Corporatism and Social Conflict: Mexico City's Market Vendors' Quest for Progress, 1946–58

Sunday, January 10, 2010: 11:00 AM
Edward C (Hyatt)
Ingrid Bleynat , Harvard University, Cambridge, MA
Using material from presidential archives, Gobernación reports, and newspaper articles, this paper explores the participation of Mexico City's public market vendors in urban politics and social conflicts. During this period the city witnessed rapid economic growth, partly driven by the support that capitalists obtained from the government. This process underlay a negotiated class peace that required that state actors kept prices for wage goods low. As a locus of retail transactions, markets were ridden with tension.

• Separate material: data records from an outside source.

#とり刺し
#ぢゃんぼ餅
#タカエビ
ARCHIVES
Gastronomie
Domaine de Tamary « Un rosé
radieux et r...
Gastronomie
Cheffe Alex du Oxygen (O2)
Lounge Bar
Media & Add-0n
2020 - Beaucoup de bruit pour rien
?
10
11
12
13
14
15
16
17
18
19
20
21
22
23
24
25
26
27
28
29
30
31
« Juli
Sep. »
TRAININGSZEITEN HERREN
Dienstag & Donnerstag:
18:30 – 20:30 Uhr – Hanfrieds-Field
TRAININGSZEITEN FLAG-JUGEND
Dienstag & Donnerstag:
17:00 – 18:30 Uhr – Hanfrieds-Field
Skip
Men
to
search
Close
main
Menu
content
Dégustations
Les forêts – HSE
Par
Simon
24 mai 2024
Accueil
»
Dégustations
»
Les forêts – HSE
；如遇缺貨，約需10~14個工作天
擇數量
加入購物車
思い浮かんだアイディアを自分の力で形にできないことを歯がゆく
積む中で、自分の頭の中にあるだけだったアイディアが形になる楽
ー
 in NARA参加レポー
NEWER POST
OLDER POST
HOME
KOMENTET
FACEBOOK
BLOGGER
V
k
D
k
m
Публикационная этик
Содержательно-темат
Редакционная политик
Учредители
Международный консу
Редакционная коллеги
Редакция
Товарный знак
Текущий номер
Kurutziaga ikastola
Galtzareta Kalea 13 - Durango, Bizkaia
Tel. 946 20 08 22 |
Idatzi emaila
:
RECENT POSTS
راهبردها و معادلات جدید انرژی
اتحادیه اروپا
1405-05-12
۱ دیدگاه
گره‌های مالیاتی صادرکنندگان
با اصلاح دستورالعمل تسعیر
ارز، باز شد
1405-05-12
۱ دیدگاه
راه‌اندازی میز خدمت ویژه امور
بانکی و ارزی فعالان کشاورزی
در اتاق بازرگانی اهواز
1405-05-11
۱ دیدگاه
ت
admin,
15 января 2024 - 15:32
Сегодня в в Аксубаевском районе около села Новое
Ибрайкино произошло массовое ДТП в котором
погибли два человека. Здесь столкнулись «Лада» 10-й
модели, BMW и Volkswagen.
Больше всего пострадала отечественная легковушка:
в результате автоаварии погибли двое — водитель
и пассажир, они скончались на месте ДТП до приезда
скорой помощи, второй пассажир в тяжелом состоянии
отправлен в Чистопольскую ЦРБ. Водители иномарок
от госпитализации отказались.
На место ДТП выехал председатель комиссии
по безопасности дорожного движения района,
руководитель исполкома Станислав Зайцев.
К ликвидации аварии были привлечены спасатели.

Conflict erupted as the government fixed prices, encouraged direct sales from producers, and supplied subsidized foodstuffs. Producers big and small, large-scale merchants from the city, and market vendors competed over the distribution of profit margins. Complicating the situation further, population growth led to increasing numbers of peddlers, who clashed with market vendors. Building upon previous organizational experience vendors dealt with these challenges by making use of corporatist political structures. Not only did they participate in national electoral campaigns but they also elected sympathetic congressmen by means of the CNOP, and strengthened vendor civil associations to lobby at the local level. Through these institutions and organizations vendors sought to secure their position as retailers by gaining access to improved market infrastructure, protection from competition, and arbitration in distributional struggles. At stake was the livelihood of vendors and their families, and the construction of a way of life that was increasingly middle class. The transformation of markets, the repression of peddlers, and the market building boom show how influential organized vendors became in city politics.